Smog in milder -- but still unhealthy -- doses settled in the Santa Clarita, San Fernando, San Gabriel and San Bernardino valleys on Friday, capping two weeks of mostly poor air quality, according to the AQMD.

The summer of 2003 is shaping up as the most polluted year since 1998 -- the last time a first-stage alert was called. It comes on the heels of several years of minimal air quality improvements and signals serious vulnerabilities in the decades-long fight to clean the nation’s smoggiest region.

“This is a significant setback in our progress toward clean air and it underscores the need for further pollution control at the local, state and federal level, especially as it relates to cars and trucks,” said Barry Wallerstein, executive officer of the AQMD.

So far this year, 33 days of unhealthful air quality have occurred across the region, nearly twice as many as this time last year. Breezes blow most of the pollution inland, with communities from Simi Valley to Santa Clarita to Riverside tending to suffer the most.

Ozone is a colorless gas that forms in the air when emissions from tailpipes and smokestacks as well as paints and household chemicals mix with sunshine. It is highly corrosive and can destroy lung tissue, causing shortness of breath, headaches, nausea and dizziness. The federal government ranks air pollution in the Los Angeles region as extreme, the worst designation in the nation.

Advertisement

Lewis Murray, executive director of the Lake Arrowhead Communities Chamber of Commerce, said air quality was noticeably poor in the mountains and he worries what it might mean for visitors during the height of vacation season.

“It did seem kind of hazy today. It’s so hot up here today, so I’m not surprised,” Murray said Friday. “I don’t think of us having smog problems up here. I keep hearing how the smog is decreasing, and I just assumed that with the changes in automobiles we had turned the tide on smog.”

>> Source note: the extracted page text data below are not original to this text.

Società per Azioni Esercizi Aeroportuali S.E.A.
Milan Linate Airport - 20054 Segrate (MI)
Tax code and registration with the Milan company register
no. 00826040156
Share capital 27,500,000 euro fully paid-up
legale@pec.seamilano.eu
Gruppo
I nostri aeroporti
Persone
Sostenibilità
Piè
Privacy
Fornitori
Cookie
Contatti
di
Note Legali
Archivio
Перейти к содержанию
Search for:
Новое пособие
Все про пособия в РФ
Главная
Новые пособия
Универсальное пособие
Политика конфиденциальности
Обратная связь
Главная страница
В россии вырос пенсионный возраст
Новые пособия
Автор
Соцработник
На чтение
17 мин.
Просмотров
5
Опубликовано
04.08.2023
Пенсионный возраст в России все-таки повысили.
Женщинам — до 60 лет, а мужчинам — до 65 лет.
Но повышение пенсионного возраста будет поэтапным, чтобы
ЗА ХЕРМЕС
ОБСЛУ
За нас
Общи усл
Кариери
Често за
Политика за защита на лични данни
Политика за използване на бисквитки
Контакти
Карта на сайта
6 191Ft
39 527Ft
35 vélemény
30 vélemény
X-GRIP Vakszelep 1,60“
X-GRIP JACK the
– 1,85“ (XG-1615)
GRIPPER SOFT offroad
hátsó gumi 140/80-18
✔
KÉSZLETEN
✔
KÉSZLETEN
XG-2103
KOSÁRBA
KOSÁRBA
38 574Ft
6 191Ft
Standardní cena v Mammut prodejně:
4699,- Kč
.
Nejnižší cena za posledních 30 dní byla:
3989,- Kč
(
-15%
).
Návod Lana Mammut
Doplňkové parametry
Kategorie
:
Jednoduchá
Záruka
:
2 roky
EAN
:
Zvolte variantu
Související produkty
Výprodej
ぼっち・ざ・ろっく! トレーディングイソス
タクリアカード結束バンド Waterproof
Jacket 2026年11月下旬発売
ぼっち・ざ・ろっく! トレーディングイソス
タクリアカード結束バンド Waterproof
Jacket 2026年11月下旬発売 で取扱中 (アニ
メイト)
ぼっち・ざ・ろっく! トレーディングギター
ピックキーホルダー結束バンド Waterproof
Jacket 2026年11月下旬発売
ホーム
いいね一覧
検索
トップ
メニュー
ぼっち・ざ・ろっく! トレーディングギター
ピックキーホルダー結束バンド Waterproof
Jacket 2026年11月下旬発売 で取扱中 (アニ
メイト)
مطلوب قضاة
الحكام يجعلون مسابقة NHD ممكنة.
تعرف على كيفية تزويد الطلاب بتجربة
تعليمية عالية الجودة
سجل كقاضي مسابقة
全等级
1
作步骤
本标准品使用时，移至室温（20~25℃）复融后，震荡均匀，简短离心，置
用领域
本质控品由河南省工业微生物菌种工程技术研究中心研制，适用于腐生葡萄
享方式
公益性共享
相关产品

Indeed, the Los Angeles smog cleanup is widely regarded as one the nation’s great environmental success stories. Despite rapid growth and 10 million vehicles on area highways, days of unhealthy ozone have been cut by 70% over the past 15 years. The worst days, when ozone reaches the very unhealthy mark as it did in the mountains Friday, were thought to have been eliminated in 1998.

Montclair City Councilman Leonard Paulitz, who represents Inland Empire cities on the governing board of the South Coast AQMD, heard about the dirty air in Lake Arrowhead upon return from a meeting touting the success of the Los Angeles smog cleanup.

“The fight’s not over. If people thought it was over, this shows it’s not. Up until now, I thought things were getting better, but we’re losing ground,” Paulitz said.

Environmentalists seized on the smog alert announcement as further evidence that air pollution regulators in Los Angeles, Sacramento and Washington are spending too much time trying to mold environmental regulations to the liking of businesses and not enough time aggressively pursuing emissions reductions.

Advertisement

“We’re seeing this happening and all I can say is there are some sources of pollution that are growing and expanding and are not being controlled in any respect: the ships, the trains, the old off-road equipment,” said Julie Masters, an attorney for the Natural Resources Defense Council.

On Aug. 1, Los Angeles air quality officials will consider a new anti-smog master plan that they acknowledge will be hard-pressed to achieve clean air goals by the federally mandated deadline of 2010. Failure to meet that target not only means people would continue to be exposed to unhealthy air, but that businesses and highway construction could face federal sanctions.

More dirty air may be on the way. The AQMD is forecasting first-stage smog alerts over the weekend for mountain areas between Crestline and Big Bear. Meanwhile, smog in the Santa Clarita Valley is hovering very close to the very unhealthy mark as well.